(Pruned for pleasure alone)
Simon exists in a permanent state of proudness. No one else in the neighbourhood has quite so dashing a lemon tree as he. Simon’s lemon tree stands head and shoulders above any of the other vegetation in the neighbourhood.
“The local flora really has to pick its game up.” Simon is telling his mother on the phone.
The perfectly pruned lemon tree living at Simon’s abode was planted over ten years back, by Simon himself. It stands in the back left corner of his property. That corner was actually the selling point of the house for Simon, for once he locked his eyes on that special meeting of two walls, he instantly saw its potential.
“The spot has an ideal mixture of sun and shade.” This is the mantra that all of the neighbourhood’s residents can repeat word for word because of Simon’s gushings about the tree.
His LEMON tree.
The odd part about this whole situation is that Simon never uses lemons in any of his culinary adventures, and he can’t stand the colour yellow. Whenever the tree sprouts so much as a shade of yellow, Simon is down amongst the branches, pruning away furiously.
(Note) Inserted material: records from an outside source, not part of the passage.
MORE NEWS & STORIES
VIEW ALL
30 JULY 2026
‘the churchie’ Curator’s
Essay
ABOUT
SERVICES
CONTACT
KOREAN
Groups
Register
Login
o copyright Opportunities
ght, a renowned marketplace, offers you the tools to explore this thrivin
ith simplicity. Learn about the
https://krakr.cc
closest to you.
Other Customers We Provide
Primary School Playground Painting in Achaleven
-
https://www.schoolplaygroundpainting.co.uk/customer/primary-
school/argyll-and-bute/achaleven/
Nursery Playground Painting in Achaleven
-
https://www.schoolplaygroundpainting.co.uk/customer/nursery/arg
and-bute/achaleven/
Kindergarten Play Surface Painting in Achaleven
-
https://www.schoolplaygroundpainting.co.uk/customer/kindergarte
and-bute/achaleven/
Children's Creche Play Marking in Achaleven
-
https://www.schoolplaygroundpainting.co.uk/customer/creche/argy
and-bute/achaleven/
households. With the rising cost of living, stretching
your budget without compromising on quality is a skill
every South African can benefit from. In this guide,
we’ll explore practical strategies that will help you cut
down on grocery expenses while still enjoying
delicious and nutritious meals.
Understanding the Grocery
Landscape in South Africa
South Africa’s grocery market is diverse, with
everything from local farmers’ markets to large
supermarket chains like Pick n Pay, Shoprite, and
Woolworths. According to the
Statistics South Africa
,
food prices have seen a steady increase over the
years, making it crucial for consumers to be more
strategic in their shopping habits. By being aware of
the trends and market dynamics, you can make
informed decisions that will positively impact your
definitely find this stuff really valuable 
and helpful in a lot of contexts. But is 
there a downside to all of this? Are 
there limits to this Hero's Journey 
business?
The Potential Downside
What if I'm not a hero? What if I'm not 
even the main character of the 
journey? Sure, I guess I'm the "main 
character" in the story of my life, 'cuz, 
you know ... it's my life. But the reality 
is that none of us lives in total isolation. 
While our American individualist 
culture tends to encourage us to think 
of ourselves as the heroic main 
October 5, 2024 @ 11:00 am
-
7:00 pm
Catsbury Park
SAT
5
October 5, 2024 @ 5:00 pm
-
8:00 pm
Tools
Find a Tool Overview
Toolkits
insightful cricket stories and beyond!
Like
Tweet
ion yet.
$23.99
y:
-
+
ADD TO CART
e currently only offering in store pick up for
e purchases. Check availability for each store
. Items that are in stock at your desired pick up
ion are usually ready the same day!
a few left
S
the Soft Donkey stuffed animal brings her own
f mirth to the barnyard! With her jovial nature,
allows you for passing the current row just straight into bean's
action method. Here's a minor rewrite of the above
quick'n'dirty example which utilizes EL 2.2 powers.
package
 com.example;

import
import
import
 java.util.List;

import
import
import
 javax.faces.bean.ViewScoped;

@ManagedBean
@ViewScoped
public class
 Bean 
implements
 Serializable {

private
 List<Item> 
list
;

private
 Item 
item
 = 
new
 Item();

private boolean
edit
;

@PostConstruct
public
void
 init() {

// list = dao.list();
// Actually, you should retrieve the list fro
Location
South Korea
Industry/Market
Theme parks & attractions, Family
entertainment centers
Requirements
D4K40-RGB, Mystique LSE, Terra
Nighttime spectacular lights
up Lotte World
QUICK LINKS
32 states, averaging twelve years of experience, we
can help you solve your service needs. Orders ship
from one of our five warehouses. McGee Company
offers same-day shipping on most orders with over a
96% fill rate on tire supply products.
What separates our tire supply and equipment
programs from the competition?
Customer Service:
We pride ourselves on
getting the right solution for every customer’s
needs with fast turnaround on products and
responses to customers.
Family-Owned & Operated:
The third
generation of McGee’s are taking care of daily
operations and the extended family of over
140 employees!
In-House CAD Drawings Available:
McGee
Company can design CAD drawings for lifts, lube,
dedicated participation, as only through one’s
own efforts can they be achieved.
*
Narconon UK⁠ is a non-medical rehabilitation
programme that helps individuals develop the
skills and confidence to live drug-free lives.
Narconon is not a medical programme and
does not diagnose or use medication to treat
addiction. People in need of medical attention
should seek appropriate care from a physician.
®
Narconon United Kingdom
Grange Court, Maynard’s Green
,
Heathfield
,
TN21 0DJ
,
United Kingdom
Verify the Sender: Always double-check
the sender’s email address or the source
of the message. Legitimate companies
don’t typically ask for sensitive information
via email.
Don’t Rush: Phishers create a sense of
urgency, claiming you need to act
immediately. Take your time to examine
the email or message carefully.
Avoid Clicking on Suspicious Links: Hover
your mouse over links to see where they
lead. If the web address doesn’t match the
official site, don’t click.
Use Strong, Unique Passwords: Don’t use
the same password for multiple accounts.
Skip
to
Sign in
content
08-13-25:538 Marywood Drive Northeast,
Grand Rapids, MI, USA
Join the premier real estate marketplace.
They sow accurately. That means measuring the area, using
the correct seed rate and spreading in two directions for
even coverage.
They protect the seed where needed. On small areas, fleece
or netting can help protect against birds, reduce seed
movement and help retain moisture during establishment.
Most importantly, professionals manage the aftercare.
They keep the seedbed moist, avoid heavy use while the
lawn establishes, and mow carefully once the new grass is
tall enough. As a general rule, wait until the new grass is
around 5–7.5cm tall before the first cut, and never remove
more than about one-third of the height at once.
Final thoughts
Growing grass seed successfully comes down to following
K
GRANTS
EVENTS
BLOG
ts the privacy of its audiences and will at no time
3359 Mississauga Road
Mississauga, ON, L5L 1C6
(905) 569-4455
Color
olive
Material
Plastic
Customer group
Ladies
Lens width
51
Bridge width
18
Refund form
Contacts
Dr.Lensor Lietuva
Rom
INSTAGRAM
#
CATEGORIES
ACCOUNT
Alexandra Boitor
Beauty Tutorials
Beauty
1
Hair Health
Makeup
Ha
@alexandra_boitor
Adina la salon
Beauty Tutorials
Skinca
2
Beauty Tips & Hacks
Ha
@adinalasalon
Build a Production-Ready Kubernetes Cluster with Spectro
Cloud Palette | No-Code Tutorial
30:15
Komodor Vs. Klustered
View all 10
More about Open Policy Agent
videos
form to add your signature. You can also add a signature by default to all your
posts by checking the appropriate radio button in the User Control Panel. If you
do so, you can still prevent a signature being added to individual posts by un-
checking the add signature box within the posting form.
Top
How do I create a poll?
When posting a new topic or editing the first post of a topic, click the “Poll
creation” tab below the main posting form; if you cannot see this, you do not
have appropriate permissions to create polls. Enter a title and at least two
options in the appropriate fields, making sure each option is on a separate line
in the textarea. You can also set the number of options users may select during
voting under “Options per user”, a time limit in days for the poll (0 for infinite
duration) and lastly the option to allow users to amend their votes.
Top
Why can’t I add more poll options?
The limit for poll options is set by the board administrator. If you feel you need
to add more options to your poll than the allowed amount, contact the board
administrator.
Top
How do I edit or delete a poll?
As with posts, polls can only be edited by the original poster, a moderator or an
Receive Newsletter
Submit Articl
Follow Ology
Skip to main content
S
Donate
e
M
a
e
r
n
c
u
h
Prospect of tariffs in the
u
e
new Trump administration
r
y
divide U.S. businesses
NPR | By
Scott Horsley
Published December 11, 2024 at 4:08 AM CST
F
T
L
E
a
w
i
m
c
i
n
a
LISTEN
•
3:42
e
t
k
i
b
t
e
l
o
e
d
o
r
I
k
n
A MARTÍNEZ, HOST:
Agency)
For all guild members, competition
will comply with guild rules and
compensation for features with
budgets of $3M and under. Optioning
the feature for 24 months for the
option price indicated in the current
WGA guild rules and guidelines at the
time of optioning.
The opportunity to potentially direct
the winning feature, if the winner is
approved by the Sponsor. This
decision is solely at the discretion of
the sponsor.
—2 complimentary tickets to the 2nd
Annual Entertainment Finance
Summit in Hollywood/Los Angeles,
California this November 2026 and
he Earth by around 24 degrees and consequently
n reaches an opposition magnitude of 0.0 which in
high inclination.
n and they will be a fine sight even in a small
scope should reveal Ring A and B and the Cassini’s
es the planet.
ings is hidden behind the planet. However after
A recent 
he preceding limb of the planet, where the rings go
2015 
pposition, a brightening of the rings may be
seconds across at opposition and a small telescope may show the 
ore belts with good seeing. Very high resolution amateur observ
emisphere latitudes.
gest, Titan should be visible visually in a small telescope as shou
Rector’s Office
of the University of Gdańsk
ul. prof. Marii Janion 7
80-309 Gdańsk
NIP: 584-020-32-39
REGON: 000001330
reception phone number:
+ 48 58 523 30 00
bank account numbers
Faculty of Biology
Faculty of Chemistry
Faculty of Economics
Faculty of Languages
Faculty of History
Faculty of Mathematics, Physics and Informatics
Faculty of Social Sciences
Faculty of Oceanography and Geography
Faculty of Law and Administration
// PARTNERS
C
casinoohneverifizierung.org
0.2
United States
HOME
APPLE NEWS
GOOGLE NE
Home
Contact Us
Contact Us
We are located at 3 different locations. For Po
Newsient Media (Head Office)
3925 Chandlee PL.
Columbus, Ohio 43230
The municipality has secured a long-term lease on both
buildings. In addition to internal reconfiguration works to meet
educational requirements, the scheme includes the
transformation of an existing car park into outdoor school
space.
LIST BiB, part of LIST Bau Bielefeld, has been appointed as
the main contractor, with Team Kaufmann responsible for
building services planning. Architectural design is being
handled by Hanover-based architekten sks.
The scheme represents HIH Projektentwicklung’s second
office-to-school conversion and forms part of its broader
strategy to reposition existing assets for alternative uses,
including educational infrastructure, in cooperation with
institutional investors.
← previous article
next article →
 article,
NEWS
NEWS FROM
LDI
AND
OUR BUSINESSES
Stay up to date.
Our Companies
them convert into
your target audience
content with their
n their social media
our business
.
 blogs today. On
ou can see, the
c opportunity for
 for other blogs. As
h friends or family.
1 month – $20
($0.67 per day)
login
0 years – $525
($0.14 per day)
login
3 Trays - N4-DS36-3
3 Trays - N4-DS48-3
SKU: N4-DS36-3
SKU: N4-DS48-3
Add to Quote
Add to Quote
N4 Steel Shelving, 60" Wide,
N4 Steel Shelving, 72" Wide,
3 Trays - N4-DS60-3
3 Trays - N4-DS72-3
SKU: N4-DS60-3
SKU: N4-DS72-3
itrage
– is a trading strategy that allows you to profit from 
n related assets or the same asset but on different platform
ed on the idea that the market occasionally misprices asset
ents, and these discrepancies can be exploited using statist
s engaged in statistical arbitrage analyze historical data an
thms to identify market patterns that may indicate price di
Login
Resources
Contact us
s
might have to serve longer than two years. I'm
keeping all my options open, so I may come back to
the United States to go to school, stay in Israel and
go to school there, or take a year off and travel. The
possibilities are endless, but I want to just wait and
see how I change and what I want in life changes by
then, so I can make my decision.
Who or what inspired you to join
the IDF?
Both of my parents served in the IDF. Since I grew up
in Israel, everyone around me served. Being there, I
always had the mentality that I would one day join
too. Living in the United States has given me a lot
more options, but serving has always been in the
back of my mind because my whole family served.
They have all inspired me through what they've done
“You’re killing me here mate!” Lemon trees cannot speak, no matter how much they may try to. A sobering, and at times disheartening, thought for Simon. He just knows he would be great friends with his grand old tree.
“Why? Why? WHY a lemon tree?” Is all his next door neighbour can say as he delivers yet another Woolworths plastic packet full to the bursting with lemons.
“Oh Gerty, you do always say the damnedest things. Ok well see you next month!” Simon throws the last words over his shoulder as he walks back to his house. It is a short walk, he was only next door.
Simon is in his room again. The room has a perfectly positioned window that looks out into the garden. He is looking rather intently at his recently pruned tree again.
“Green, just as all lemon trees should be.” He sighs in contentment.
It is time for Simon’s nap, and so, lying back on his bed, he looks straight up at the ceiling. There is a poster on the ceiling directly above his bed. This comes as no shock to Simon because he was the one who put it up there in the first place. The poster is his oldest possession. He got it when he was 11 from a Terminator 2 convention. Arnold had been there in the flesh. It had been the best day of Simon’s young life.
As Simon’s eyes slowly started to slide shut, he worked, as always, to fix the poster’s imagery in his mind; The mighty Terminator Arnold Schwarz standing foreground, dual wielding shotguns, and just over his left shoulder, in the background stands a slight, almost unnoticeable little tree. It looks somewhat like a lemon tree without the lemons on its branches.